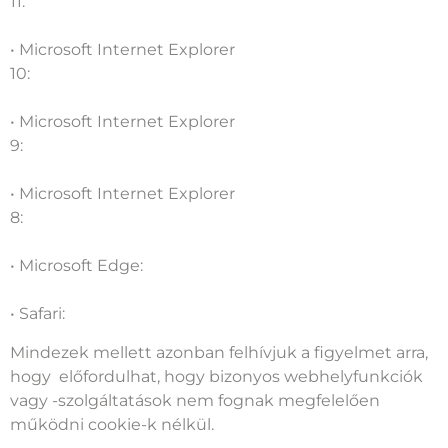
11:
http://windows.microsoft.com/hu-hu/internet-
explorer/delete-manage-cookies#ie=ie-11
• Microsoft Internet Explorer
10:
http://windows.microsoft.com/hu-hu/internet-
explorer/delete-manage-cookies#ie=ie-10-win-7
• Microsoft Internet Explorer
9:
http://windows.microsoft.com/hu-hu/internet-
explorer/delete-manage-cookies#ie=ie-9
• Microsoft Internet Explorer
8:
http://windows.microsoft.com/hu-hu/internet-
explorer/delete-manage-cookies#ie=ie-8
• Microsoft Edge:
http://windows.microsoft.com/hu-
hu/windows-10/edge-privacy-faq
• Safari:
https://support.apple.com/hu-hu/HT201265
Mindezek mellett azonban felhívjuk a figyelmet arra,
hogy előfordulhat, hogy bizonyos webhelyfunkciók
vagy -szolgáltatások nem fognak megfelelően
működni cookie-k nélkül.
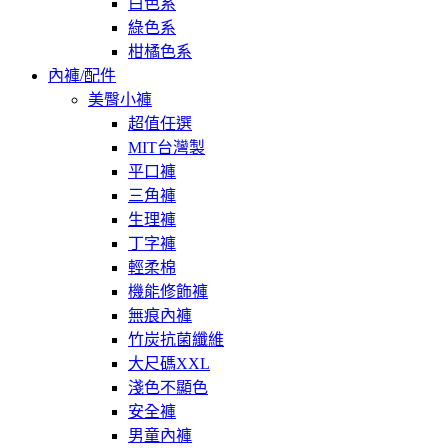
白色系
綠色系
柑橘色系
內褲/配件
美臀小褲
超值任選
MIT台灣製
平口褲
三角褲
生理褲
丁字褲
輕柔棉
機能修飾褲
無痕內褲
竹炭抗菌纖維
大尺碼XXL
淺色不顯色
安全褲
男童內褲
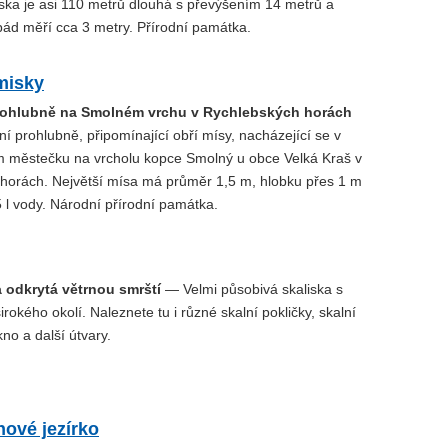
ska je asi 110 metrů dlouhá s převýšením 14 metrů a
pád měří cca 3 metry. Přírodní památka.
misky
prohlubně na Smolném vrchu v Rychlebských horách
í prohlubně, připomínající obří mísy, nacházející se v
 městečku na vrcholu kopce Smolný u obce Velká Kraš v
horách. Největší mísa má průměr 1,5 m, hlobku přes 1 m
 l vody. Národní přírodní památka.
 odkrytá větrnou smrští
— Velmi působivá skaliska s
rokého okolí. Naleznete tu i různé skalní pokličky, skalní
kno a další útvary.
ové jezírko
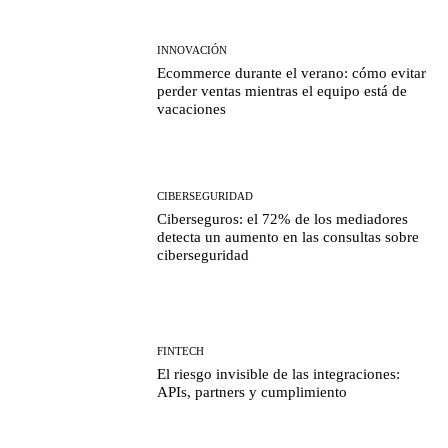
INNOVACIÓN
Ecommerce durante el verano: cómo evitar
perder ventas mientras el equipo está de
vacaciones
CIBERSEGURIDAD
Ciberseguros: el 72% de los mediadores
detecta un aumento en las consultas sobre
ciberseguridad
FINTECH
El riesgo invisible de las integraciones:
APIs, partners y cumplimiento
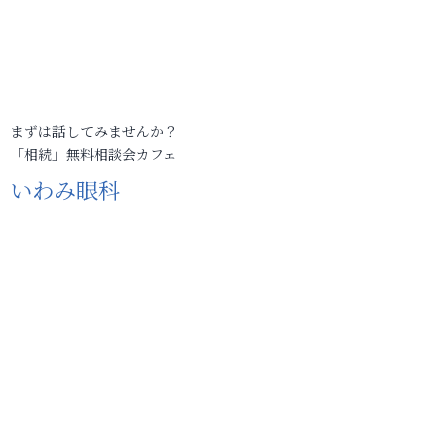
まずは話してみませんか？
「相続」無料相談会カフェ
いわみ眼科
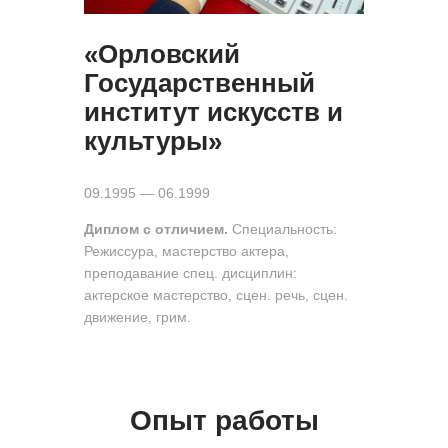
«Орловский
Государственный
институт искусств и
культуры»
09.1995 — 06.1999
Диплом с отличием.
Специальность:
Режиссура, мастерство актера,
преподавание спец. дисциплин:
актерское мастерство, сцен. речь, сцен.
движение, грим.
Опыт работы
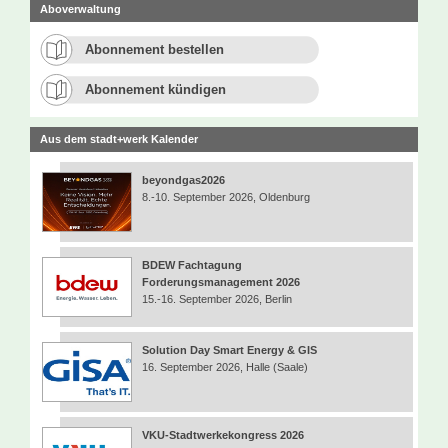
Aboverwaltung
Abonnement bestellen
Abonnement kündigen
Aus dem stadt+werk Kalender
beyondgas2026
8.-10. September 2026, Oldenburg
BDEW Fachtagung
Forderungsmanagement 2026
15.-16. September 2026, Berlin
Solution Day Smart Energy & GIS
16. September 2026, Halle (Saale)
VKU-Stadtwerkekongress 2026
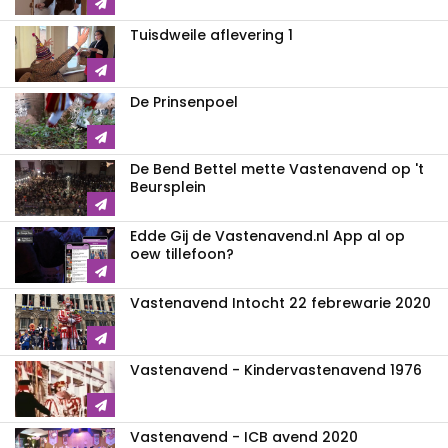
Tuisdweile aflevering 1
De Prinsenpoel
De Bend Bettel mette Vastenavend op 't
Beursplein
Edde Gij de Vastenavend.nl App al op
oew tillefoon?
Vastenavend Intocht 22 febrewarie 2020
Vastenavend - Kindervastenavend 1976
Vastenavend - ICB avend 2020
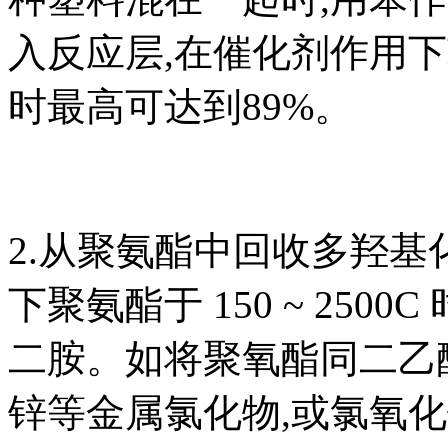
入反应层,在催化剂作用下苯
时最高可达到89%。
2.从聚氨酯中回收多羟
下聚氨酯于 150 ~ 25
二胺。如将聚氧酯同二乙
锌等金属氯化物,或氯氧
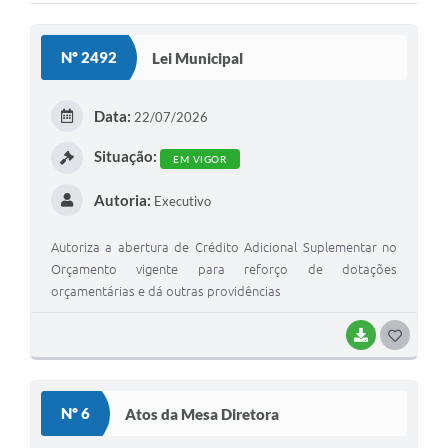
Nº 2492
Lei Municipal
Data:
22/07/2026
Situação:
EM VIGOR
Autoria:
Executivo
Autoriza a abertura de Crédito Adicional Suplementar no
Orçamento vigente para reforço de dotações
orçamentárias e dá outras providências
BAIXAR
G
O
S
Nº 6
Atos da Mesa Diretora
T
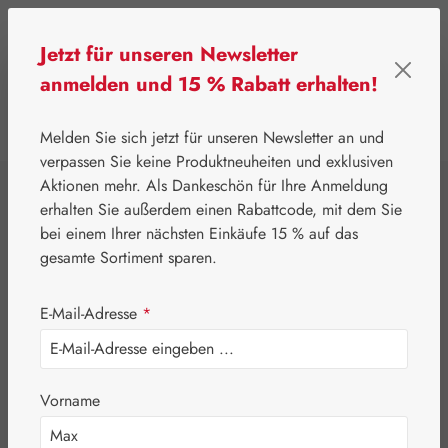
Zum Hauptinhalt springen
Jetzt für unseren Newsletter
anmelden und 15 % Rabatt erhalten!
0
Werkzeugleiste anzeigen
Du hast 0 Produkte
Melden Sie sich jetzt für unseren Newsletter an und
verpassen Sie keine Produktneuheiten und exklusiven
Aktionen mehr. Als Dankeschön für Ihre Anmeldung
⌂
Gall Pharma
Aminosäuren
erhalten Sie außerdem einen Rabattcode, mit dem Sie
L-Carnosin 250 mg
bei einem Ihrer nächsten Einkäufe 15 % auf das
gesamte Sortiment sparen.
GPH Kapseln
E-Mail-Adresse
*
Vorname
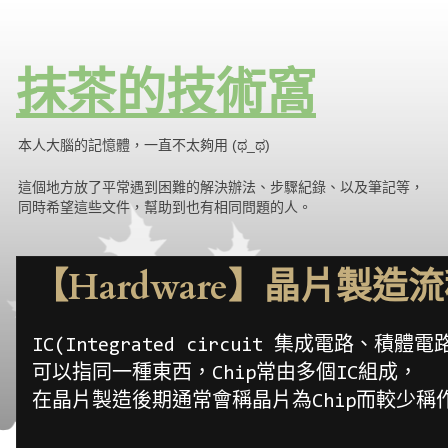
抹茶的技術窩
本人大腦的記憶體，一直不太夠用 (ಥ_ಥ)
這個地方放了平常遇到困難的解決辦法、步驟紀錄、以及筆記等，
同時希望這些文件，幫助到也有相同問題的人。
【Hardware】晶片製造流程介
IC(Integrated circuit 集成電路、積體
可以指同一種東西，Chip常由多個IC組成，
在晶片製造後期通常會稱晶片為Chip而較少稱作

────────────────────

### Directions:
Print all the entries again exactly as written, but without the pictures.

### Response below:
11:
http://windows.microsoft.com/hu-hu/internet-
explorer/delete-manage-cookies#ie=ie-11
• Microsoft Internet Explorer
10:
http://windows.microsoft.com/hu-hu/internet-
explorer/delete-manage-cookies#ie=ie-10-win-7
• Microsoft Internet Explorer
9:
http://windows.microsoft.com/hu-hu/internet-
explorer/delete-manage-cookies#ie=ie-9
• Microsoft Internet Explorer
8:
http://windows.microsoft.com/hu-hu/internet-
explorer/delete-manage-cookies#ie=ie-8
• Microsoft Edge:
http://windows.microsoft.com/hu-
hu/windows-10/edge-privacy-faq
• Safari:
https://support.apple.com/hu-hu/HT201265
Mindezek mellett azonban felhívjuk a figyelmet arra,
hogy előfordulhat, hogy bizonyos webhelyfunkciók
vagy -szolgáltatások nem fognak megfelelően
működni cookie-k nélkül.
白色系
綠色系
柑橘色系
內褲/配件
美臀小褲
超值任選
MIT台灣製
平口褲
三角褲
生理褲
丁字褲
輕柔棉
機能修飾褲
無痕內褲
竹炭抗菌纖維
大尺碼XXL
淺色不顯色
安全褲
男童內褲
ska je asi 110 metrů dlouhá s převýšením 14 metrů a
pád měří cca 3 metry. Přírodní památka.
misky
prohlubně na Smolném vrchu v Rychlebských horách
í prohlubně, připomínající obří mísy, nacházející se v
 městečku na vrcholu kopce Smolný u obce Velká Kraš v
horách. Největší mísa má průměr 1,5 m, hlobku přes 1 m
 l vody. Národní přírodní památka.
 odkrytá větrnou smrští
— Velmi působivá skaliska s
rokého okolí. Naleznete tu i různé skalní pokličky, skalní
kno a další útvary.
ové jezírko
INNOVACIÓN
Ecommerce durante el verano: cómo evitar
perder ventas mientras el equipo está de
vacaciones
CIBERSEGURIDAD
Ciberseguros: el 72% de los mediadores
detecta un aumento en las consultas sobre
ciberseguridad
FINTECH
El riesgo invisible de las integraciones:
APIs, partners y cumplimiento
まずは話してみませんか？
「相続」無料相談会カフェ
いわみ眼科
«Орловский
Государственный
институт искусств и
культуры»
09.1995 — 06.1999
Диплом с отличием.
Специальность:
Режиссура, мастерство актера,
преподавание спец. дисциплин:
актерское мастерство, сцен. речь, сцен.
движение, грим.
Опыт работы
Aboverwaltung
Abonnement bestellen
Abonnement kündigen
Aus dem stadt+werk Kalender
beyondgas2026
8.-10. September 2026, Oldenburg
BDEW Fachtagung
Forderungsmanagement 2026
15.-16. September 2026, Berlin
Solution Day Smart Energy & GIS
16. September 2026, Halle (Saale)
VKU-Stadtwerkekongress 2026
Tuisdweile aflevering 1
De Prinsenpoel
De Bend Bettel mette Vastenavend op 't
Beursplein
Edde Gij de Vastenavend.nl App al op
oew tillefoon?
Vastenavend Intocht 22 febrewarie 2020
Vastenavend - Kindervastenavend 1976
Vastenavend - ICB avend 2020
入反应层,在催化剂作用下苯
时最高可达到89%。
2.从聚氨酯中回收多羟
下聚氨酯于 150 ~ 25
二胺。如将聚氧酯同二乙
锌等金属氯化物,或氯氧
Nº 2492
Lei Municipal
Data:
22/07/2026
Situação:
EM VIGOR
Autoria:
Executivo
Autoriza a abertura de Crédito Adicional Suplementar no
Orçamento vigente para reforço de dotações
orçamentárias e dá outras providências
BAIXAR
G
O
S
Nº 6
Atos da Mesa Diretora
T
Zum Hauptinhalt springen
Jetzt für unseren Newsletter
anmelden und 15 % Rabatt erhalten!
0
Werkzeugleiste anzeigen
Du hast 0 Produkte
Melden Sie sich jetzt für unseren Newsletter an und
verpassen Sie keine Produktneuheiten und exklusiven
Aktionen mehr. Als Dankeschön für Ihre Anmeldung
⌂
Gall Pharma
Aminosäuren
erhalten Sie außerdem einen Rabattcode, mit dem Sie
L-Carnosin 250 mg
bei einem Ihrer nächsten Einkäufe 15 % auf das
gesamte Sortiment sparen.
GPH Kapseln
E-Mail-Adresse
*
Vorname
抹茶的技術窩
本人大腦的記憶體，一直不太夠用 (ಥ_ಥ)
這個地方放了平常遇到困難的解決辦法、步驟紀錄、以及筆記等，
同時希望這些文件，幫助到也有相同問題的人。
【Hardware】晶片製造流程介
IC(Integrated circuit 集成電路、積體
可以指同一種東西，Chip常由多個IC組成，
在晶片製造後期通常會稱晶片為Chip而較少稱作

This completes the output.